Multiscale profiling of enzyme activity in cancer [scRNA-seq]. Multiscale profiling of enzyme activity in cancer [scRNA-seq]

Purpose: The goal of this study was to use enzyme activity as a proxy for profiling tumor progression and treatment response in an autochthonous mouse model of Alk-mutant non-small-cell lung cancer (NSCLC). The Eml4-Alk model was originally described in Maddalo et al., Nature 2014. Single-cell transcriptomic profiling of the Eml4-Alk NSCLC model was performed for unbiased discovery of the phenotypic landscape of Eml4-Alk and wild type mice. Methods: Single cell suspensions were prepared from excised lungs of Eml4-Alk and sex- and age-matched healthy, wild type C57/Bl6J mice. Suspensions were pooled from n=3 mice per condition, and then were enriched for cell viability and depleted for CD45+ cells. Single cells were processed using the 10X Genomics Single Cell 3’ platform using the Chromium Single Cell 3’ Library & Gel Bead Kit V2 kit (10X Genomics), per manufacturer’s protocol. Approximately 10,000 cells were loaded onto each channel and partitioned into Gel Beads in Emulsion (GEMs) in the 10x Chromium instrument. Following lysis of the captured cells, the released RNA was barcoded through reverse transcription in individual GEMs, and complementary DNA was generated and amplified. Libraries were constructed using a Single Cell 3’ Library and Gel Bead kit. The libraries were sequenced using an Illumina NovaSeq6000 sequencer on an Illumina NovaSeq SP flow cell. Results: Gene expression matrices were generated for each sample by the Cell Ranger (v.3.0.2) Pipeline coupled with mouse reference version GRCm38. The output filtered gene expression matrices were analyzed by Python software (v.3.9.0) with the scanpy package (v.1.7.2). For final analysis, genes expressed in at least three cells in the data and cells with > 200 genes detected were selected for further analyses, and low quality cells were removed based on number of total counts and percentage of mitochondrial genes expressed. Conclusions: This study provides the first (to the best of our knowledge) single-cell RNA-seq dataset of the Eml4-Alk autochthonous model of NSCLC. Overall design: Lung single-cell RNA profiles of sex- and age-matched wild type (WT) and Eml4-Alk (EA) mice. One sample for each of WT and Eml4-Alk (EA), with each sample representing a pooled sample of n=3 individual mice.
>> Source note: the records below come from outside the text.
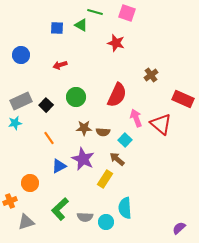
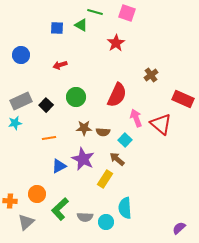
red star: rotated 24 degrees clockwise
orange line: rotated 64 degrees counterclockwise
orange circle: moved 7 px right, 11 px down
orange cross: rotated 24 degrees clockwise
gray triangle: rotated 24 degrees counterclockwise
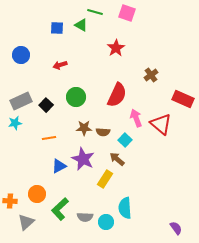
red star: moved 5 px down
purple semicircle: moved 3 px left; rotated 96 degrees clockwise
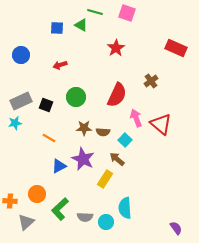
brown cross: moved 6 px down
red rectangle: moved 7 px left, 51 px up
black square: rotated 24 degrees counterclockwise
orange line: rotated 40 degrees clockwise
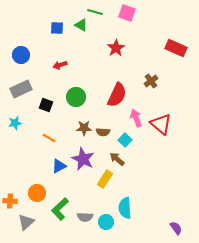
gray rectangle: moved 12 px up
orange circle: moved 1 px up
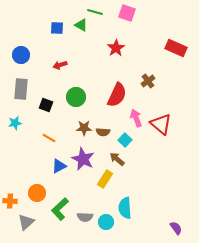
brown cross: moved 3 px left
gray rectangle: rotated 60 degrees counterclockwise
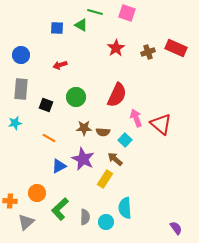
brown cross: moved 29 px up; rotated 16 degrees clockwise
brown arrow: moved 2 px left
gray semicircle: rotated 91 degrees counterclockwise
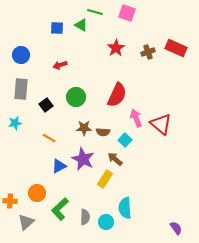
black square: rotated 32 degrees clockwise
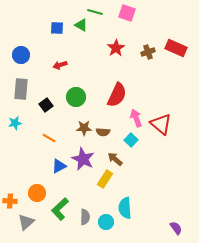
cyan square: moved 6 px right
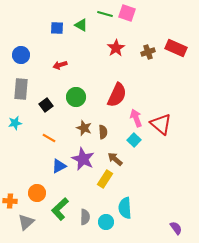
green line: moved 10 px right, 2 px down
brown star: rotated 21 degrees clockwise
brown semicircle: rotated 96 degrees counterclockwise
cyan square: moved 3 px right
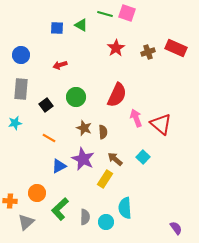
cyan square: moved 9 px right, 17 px down
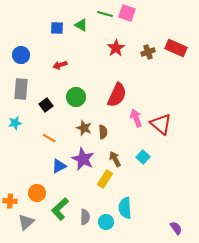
brown arrow: rotated 21 degrees clockwise
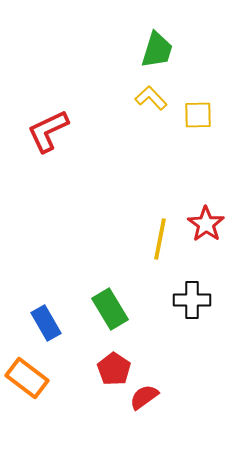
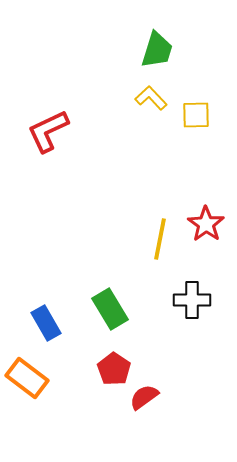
yellow square: moved 2 px left
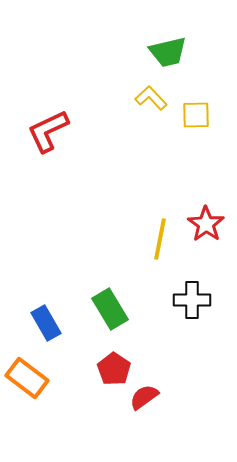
green trapezoid: moved 11 px right, 2 px down; rotated 60 degrees clockwise
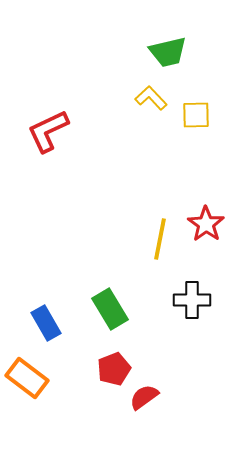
red pentagon: rotated 16 degrees clockwise
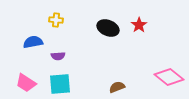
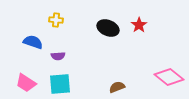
blue semicircle: rotated 30 degrees clockwise
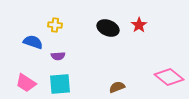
yellow cross: moved 1 px left, 5 px down
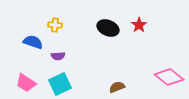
cyan square: rotated 20 degrees counterclockwise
研究目的：本研究旨在以酶活性作为替代指标，对ALK突变型非小细胞肺癌（non-small-cell lung cancer, NSCLC）内源自发小鼠模型（autochthonous mouse model）中的肿瘤进展与治疗响应进行谱型分析。Eml4-Alk模型最初由Maddalo等人于2014年发表于《Nature》。本研究同时对该模型开展单细胞转录组谱分析，以无偏方式解析Eml4-Alk与野生型小鼠的表型谱。 方法：从Eml4-Alk模型小鼠以及性别、年龄匹配的健康野生型C57/Bl6J小鼠的切除肺部制备单细胞悬液。每组取3只小鼠的单细胞悬液进行混合，随后富集活细胞并去除CD45+免疫细胞。按照制造商官方方案，使用10X Genomics单细胞3’端测序平台及Chromium单细胞3’文库与磁珠试剂盒V2（10X Genomics）处理单细胞。每个测序通道加载约10000个细胞，在10x Chromium仪器中制备为油包水磁珠微滴（Gel Beads in Emulsion, GEMs）。捕获的细胞裂解后，释放的RNA在单个GEM中通过逆转录反应完成条形码标记，随后生成并扩增互补脱氧核糖核酸（complementary DNA, cDNA）。采用单细胞3’文库与磁珠试剂盒完成文库构建。使用Illumina NovaSeq6000测序仪在Illumina NovaSeq SP流动槽上完成文库测序。 结果：采用Cell Ranger（v.3.0.2）分析流程结合小鼠参考基因组版本GRCm38，为每个样本生成基因表达矩阵。使用Python（v.3.9.0）及scanpy包（v.1.7.2）对输出的过滤后基因表达矩阵进行数据分析。最终分析阶段，筛选出至少在3个细胞中表达的基因，以及检测到超过200个基因的细胞，并基于总计数数与线粒体基因表达百分比去除低质量细胞。 结论：据我们所知，本研究首次提供了Eml4-Alk NSCLC内源自发模型的单细胞RNA测序数据集。 整体实验设计：纳入性别与年龄匹配的野生型（WT）及Eml4-Alk（EA）小鼠的肺部单细胞RNA谱。野生型与Eml4-Alk（EA）组各设置1个混合样本，每个样本均由3只个体小鼠的样本混合制备。